Information:
---------------

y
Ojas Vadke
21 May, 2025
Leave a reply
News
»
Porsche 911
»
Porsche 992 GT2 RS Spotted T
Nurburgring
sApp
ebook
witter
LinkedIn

---------------

About this task: Reproduce every line of the material above exactly.

Output for this exercise:
y
Ojas Vadke
21 May, 2025
Leave a reply
News
»
Porsche 911
»
Porsche 992 GT2 RS Spotted T
Nurburgring
sApp
ebook
witter
LinkedIn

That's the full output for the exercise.